I mention this just as background, because both went on to have substantial careers in film and television. At first, the film seems like it is mostly interested in the actresses' considerable physical beauty, but the two have their own quirky senses of humor. Velázquez, in particular, is a tremendously interesting actress; she seems to be enjoying the whole experience enormously, whether she is piloting a space craft or unfreezing monsters and commanding them to destroy.

And about the monsters: They manage to look both very cheap and very impressive. They are, in fact, prisoners of Lepe and Velázquez, kidnapped to help repopulate the women's home planet, where all the men have died. None of the monsters are happy about this, and understandably. As appealing as it might  seem to be taken by two beauty queens to their home planet to spend the rest of your life as a professional stud, it is, in fact, sexual slavery. So the monsters are ill-tempered, and that ill-temper is easily turned against the human population.

The monsters are an apelike brute, a spider-like man, a creature that is mostly massive eyes and brain, and an articulated skeleton that is very clearly a giant marionette. All of the look like what they are, which is costumes, but, that being said, if someone showed up at your door on Halloween in one of those costumes, you'd be stunned. The brain creature, as an example, has tubes running around and through his brain like veins, and you can see fluid pumping through it.
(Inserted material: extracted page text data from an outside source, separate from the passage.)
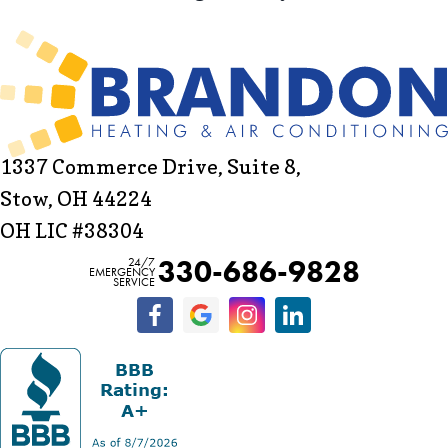
1337 Commerce Drive, Suite 8,
Stow, OH 44224
OH LIC #38304
330-686-9828
24/7
EMERGENCY
SERVICE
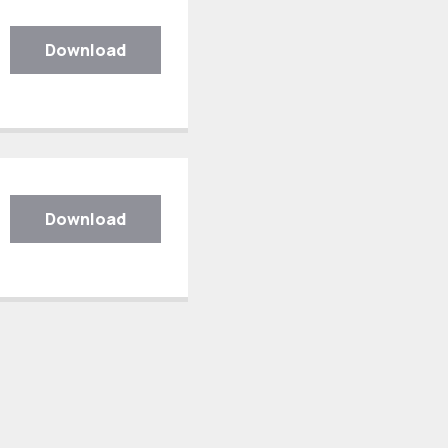
Download
Download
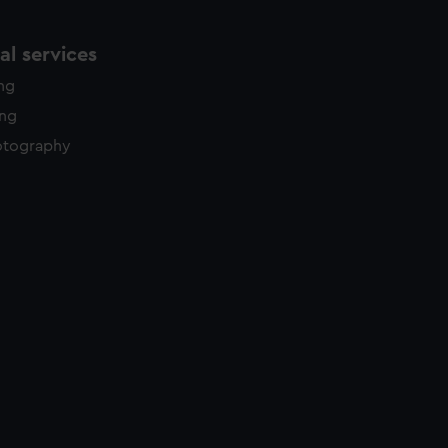
l services
ing
ing
otography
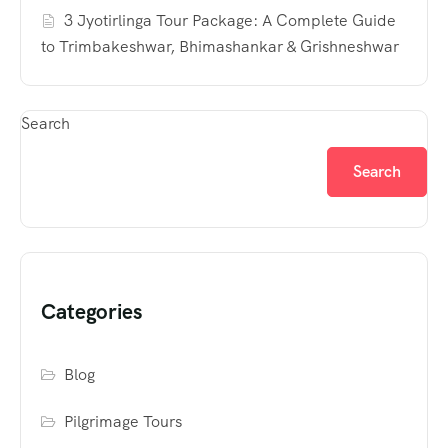
3 Jyotirlinga Tour Package: A Complete Guide
to Trimbakeshwar, Bhimashankar & Grishneshwar
Search
Search
Categories
Blog
Pilgrimage Tours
They proved popular enough to pop up now and then in other movies, especially Mexican wrestling movies, and I can see why: I would be delighted to see one of these guys show up in another film, the same way I used to be delighted to see Robby the Robot show up in, say, an episode of "Twilight Zone" or in the background of "Gremlins." It feels less like films are just recycling old props and more like there is a community of fantastic creatures out there trying to make it as film actors.

The film understands what all great low-budget films understand: That when you don't have a budget, you compensate with something else, something remarkable but inexpensive. "La nave de los monstruos" at first seems like it's banking on its daffy plotting and dizzy humor, and that might have been enough. With just those things, the film might be fondly remembered as a comical oddity.
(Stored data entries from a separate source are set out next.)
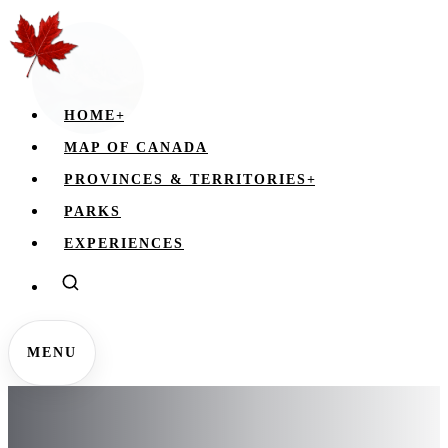
HOME
+
MAP OF CANADA
PROVINCES & TERRITORIES
+
PARKS
EXPERIENCES
MENU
But there is something else as well, and its the film's secret superpower, the thing that makes it more than a goofball b-movie. "La nave de los monstruos" is charming; preposterously so. Much of the plot hinges on characters falling in love with each other, and, of course they do, they can't help it, they're just so damned lovable.

It's no wonder the film ends with a robot falling in love, and singing love songs, to a jukebox. When everything is thing charming, even the props will fall in love with each other. It's so charming, in fact, that in the last scene of the film, the jukebox suddenly springs to life, turns, and sings back to the robot, because how could it not?